Göteborgsvarvet Part 3 - Finish time prediction
This is part 3 in the educational finish time prediction series:
In this post, I will you show you how I managed to predict my own finish time (1:40:34) with less than 45 seconds error, before the race even started. We will use some of our findings from the first parts to:
Implement features for our model
Train 5 different models to predict finish times at each checkpoint in the race
Evaluate our results
Why we need machine learning
In part 2, we concluded that average values for metrics about runners can be used to give rough estimates of their finish times. The predictions get better as we use more metrics (features) to group by - the predictions improve if we use averages of all 28 year old men in start group 5 compared to just looking at all men of age 28.
However, as we add more metrics to group by (say we add country, city and pace for the first leg), the amount of runners in each group decreases to a point where there might be just one runner left in a group. As an example:
How many 28 year old men from Lund running the first 5km in exactly 23:20 do you think there are?
In machine learning, we combine all features in multidimensional space and fit a function to our data points. We call this function a model.

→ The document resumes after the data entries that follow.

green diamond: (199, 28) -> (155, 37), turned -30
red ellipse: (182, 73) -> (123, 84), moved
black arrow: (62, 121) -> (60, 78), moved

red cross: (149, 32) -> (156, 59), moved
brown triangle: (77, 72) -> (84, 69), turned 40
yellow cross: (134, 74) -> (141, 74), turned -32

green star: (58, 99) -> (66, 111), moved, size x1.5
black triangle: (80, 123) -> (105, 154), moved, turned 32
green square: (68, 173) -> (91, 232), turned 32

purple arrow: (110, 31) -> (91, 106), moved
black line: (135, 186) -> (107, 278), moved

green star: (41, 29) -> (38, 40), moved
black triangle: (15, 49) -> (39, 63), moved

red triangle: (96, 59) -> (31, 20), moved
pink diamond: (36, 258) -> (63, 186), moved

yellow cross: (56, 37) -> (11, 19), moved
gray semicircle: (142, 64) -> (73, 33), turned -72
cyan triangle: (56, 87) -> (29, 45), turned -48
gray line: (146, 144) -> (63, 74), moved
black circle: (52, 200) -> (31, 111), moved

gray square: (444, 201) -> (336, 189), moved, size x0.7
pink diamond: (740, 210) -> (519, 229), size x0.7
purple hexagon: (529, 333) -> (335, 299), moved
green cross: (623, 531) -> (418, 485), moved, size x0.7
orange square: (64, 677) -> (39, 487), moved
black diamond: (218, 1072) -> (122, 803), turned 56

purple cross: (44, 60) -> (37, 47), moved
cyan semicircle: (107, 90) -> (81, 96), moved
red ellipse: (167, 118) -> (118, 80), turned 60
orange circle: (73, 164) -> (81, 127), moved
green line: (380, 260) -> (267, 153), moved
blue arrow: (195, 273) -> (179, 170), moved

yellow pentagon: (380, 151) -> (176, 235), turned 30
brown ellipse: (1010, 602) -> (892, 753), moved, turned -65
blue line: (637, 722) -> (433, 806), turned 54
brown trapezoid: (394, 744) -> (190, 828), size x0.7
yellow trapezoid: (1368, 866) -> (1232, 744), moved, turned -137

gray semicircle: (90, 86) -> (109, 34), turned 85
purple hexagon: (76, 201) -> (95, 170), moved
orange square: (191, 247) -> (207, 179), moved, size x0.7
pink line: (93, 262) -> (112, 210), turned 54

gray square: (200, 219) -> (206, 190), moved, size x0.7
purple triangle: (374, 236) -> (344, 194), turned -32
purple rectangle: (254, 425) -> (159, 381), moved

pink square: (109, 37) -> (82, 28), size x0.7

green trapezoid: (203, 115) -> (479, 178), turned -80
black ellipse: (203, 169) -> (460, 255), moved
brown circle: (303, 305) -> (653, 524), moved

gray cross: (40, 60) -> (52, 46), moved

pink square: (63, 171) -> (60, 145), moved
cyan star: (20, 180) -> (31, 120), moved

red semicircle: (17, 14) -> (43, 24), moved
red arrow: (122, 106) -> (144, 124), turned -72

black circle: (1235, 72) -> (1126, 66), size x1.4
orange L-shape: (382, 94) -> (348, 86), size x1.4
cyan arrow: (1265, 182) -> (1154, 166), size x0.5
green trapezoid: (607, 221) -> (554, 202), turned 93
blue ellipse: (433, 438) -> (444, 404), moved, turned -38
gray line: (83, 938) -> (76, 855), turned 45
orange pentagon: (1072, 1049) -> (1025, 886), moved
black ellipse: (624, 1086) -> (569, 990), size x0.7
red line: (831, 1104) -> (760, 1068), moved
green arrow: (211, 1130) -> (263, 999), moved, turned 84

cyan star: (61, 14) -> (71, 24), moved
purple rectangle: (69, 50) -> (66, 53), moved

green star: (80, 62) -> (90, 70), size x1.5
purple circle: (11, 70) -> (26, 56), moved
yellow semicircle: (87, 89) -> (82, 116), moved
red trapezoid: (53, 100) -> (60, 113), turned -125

During the training phase, the model learns from each data point (a runner) which is represented by features (e.g age, gender etc) to estimate a target variable (finish time). How the model learns depends on the training algorithm.
Our data set is split into a training set (80% of runners) and a test set (20% of runners). Instead of splitting randomly, we split it so that there is a fair proportion of runners from every start group in each set. The model is trained on the training set, and then evaluated on the test set. Predictions from the model are finish times for runners.
I trained five models to simulate reality as more information becomes available at each checkpoint in the race. See below.
Note that this type of training (only using data from the current year) is not possible in a real world scenario. It requires the training set runners to run the race before we can make predictions on the test set. Ideally, we would have had historical data for training and then test the model on the most recent race. We could of course train on all of the data and make predictions for the next year, as soon as the registration data becomes available - but doing so gives us no way to evaluate the models actual performance today.
Prediction Error & Baseline
A prediction is a runner's estimated finish time.
To evaluate the accuracy of predictions given by the model, we'll compare finish time predictions with actual finish times for every runner in the test set. For example, if a prediction for a specific runner was 2:00:00, but the runner actually finished in 1:59:00, the error is 60 seconds. However, to make things less static, a percentage based metric will be used instead of absolute numbers. In this example, the error would be 0.84%.
The mean error is computed as MAPE (mean absolute percentage error) for all runners in our test set. We can get sense of how good our model is by comparing it with the mean error of a baseline:
Baseline: Prediction using projected average pace:
This is the default prediction method used for spectators during races. It is computed by taking the runner's average pace so far, and multiplying it with the total distance.
Our goal is to beat the baseline, and have a smaller average error.
Features from the runner's registration. Always available.
|Gender||Male | Female|
|Age||Age in years|
|Age group||Age group in 5 year buckets|
|Start number||Relevant if seeded, otherwise in order of registration|
|Start group||Runners can use their finish time from the previous two years or run a 10km pre-race to qualify for a start group.|
5 km pace features
Pace features. Available as the runners crosses the 5 km checkpoint.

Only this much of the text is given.